Provided entries:
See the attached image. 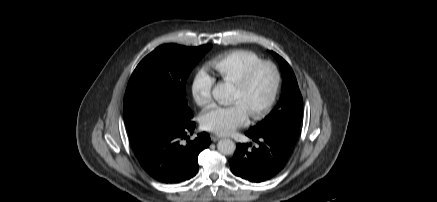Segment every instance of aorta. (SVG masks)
I'll return each mask as SVG.
<instances>
[{"label":"aorta","mask_w":437,"mask_h":202,"mask_svg":"<svg viewBox=\"0 0 437 202\" xmlns=\"http://www.w3.org/2000/svg\"><path fill=\"white\" fill-rule=\"evenodd\" d=\"M234 88L228 83H218L212 90V95L215 100L222 104L230 103L233 100ZM236 148L235 143L230 139H222L217 144V149L224 155H231Z\"/></svg>","instance_id":"1"}]
</instances>
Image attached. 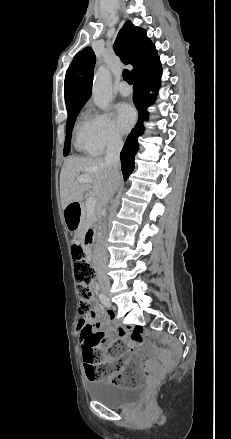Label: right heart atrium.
Segmentation results:
<instances>
[{
	"label": "right heart atrium",
	"mask_w": 231,
	"mask_h": 439,
	"mask_svg": "<svg viewBox=\"0 0 231 439\" xmlns=\"http://www.w3.org/2000/svg\"><path fill=\"white\" fill-rule=\"evenodd\" d=\"M86 121L88 138L98 153L122 144V135L109 114L90 109Z\"/></svg>",
	"instance_id": "d8ad5b80"
}]
</instances>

What you need to do:
Among the lines above, find those carrying the word "evenodd" and copy them out.

Problem solution:
[{"label":"aorta","mask_w":437,"mask_h":202,"mask_svg":"<svg viewBox=\"0 0 437 202\" xmlns=\"http://www.w3.org/2000/svg\"><path fill=\"white\" fill-rule=\"evenodd\" d=\"M234 88L228 83H218L212 90V95L215 100L222 104L230 103L233 100ZM236 148L235 143L230 139H222L217 144V149L224 155H231Z\"/></svg>","instance_id":"1"}]
	"mask_svg": "<svg viewBox=\"0 0 231 439\" xmlns=\"http://www.w3.org/2000/svg\"><path fill=\"white\" fill-rule=\"evenodd\" d=\"M86 121L88 138L98 153L122 144V135L109 114L90 109Z\"/></svg>",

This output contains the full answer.